ConservativeHome's ToryDiary reports on a Right-to-Move policy to be announced tomorrow by Grant Shapps. Under this scheme, "good social tenants can demand that their social landlord sell their current property and use the proceeds, minus transaction costs, to buy another property of their choice – anywhere in England. The new home will remain a state-owned property but will aid mobility."
The policy was developed by Tim Leunig (of the LSE) for Policy Exchange. Tim has some interesting ideas, but he is stronger on transport (which I understand is his speciality) than housing and planning issues. It was Tim, for example, who was partially responsible for the Policy Exchange paper suggesting that we should stop resisting London's economic gravitational force, allowing some northern cities to die and developing more cities in the south (as though it is the job of a central-planning office to decide this sort of movement). And it was Tim who came up with the scheme to deliver cheap social-housing by getting landholders to sell land cheap to councils who would then grant themselves planning permission and sell the land to developers at a large profit.

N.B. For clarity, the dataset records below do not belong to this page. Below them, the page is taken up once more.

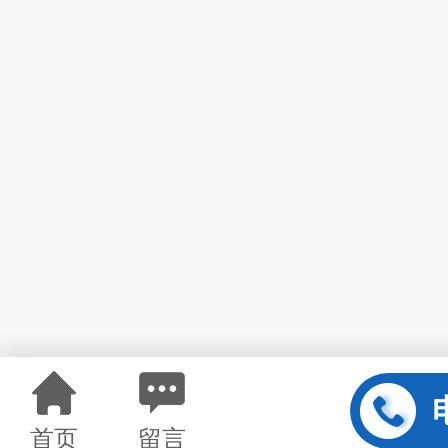
首页
留言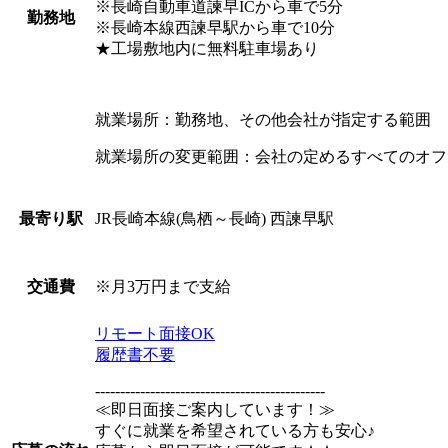
※長崎自動車道諫早ICから車で5分
勤務地
※長崎本線西諫早駅から車で10分
★工場敷地内に無料駐車場あり
就業場所：勤務地、その他会社が指定する範囲
就業場所の変更範囲：会社の定めるすべてのオフ
JR長崎本線(鳥栖～長崎) 西諫早駅
最寄り駅
※月3万円まで支給
交通費
リモート面接OK
履歴書不要
----------------------------------------------
≪即日面接ご案内しています！≫
すぐに就業を希望されている方も安心♪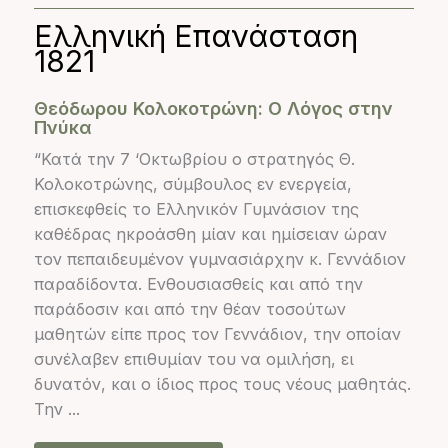
Ελληνική Επανάσταση
1821
Θεόδωρου Κολοκοτρώνη: Ο Λόγος στην
Πνύκα
“Κατά την 7 ‘Οκτωβρίου ο στρατηγός Θ.
Κολοκοτρώνης, σύμβουλος εν ενεργεία,
επισκεφθείς το Ελληνικόν Γυμνάσιον της
καθέδρας ηκροάσθη μίαν και ημίσειαν ώραν
τον πεπαιδευμένον γυμνασιάρχην κ. Γεννάδιον
παραδίδοντα. Ενθουσιασθείς και από την
παράδοσιν και από την θέαν τοσούτων
μαθητών είπε προς τον Γεννάδιον, την οποίαν
συνέλαβεν επιθυμίαν του να ομιλήση, ει
δυνατόν, και ο ίδιος προς τους νέους μαθητάς.
Την ...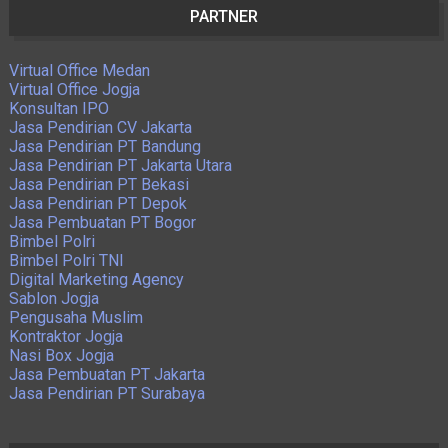
PARTNER
Virtual Office Medan
Virtual Office Jogja
Konsultan IPO
Jasa Pendirian CV Jakarta
Jasa Pendirian PT Bandung
Jasa Pendirian PT Jakarta Utara
Jasa Pendirian PT Bekasi
Jasa Pendirian PT Depok
Jasa Pembuatan PT Bogor
Bimbel Polri
Bimbel Polri TNI
Digital Marketing Agency
Sablon Jogja
Pengusaha Muslim
Kontraktor Jogja
Nasi Box Jogja
Jasa Pembuatan PT Jakarta
Jasa Pendirian PT Surabaya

This latest idea exceeds Tim's usual daftness when he ventures away from transport. As I posted in the comments at ToryDiary:
Right-to-buy was about moving people from the public sector to the private sector.
Right-to-move is about keeping people in the public sector, but trying to pretend that the public sector can be made to offer similar flexibility and freedoms to the market.
I'd rather social-housing was as inflexible as possible, to give people the incentives to get out of it. It should be a minimal safety-net, not a public service.
Better still, change the welfare system to a Basic Income (BI) including an allowance for minimal rent, place an obligation on councils to provide housing to minimal standards at costs linked to the BI to people falling into tightly-controlled eligibility criteria (with costs recovered from local taxation), and leave it to people and markets to choose what to do about their accommodation.
Typical Cameroon/Policy Exchange idea. It has little in common, other than the name, with Right-to-buy. Tim, you're much better at transport; I'd stick to that, if I were you.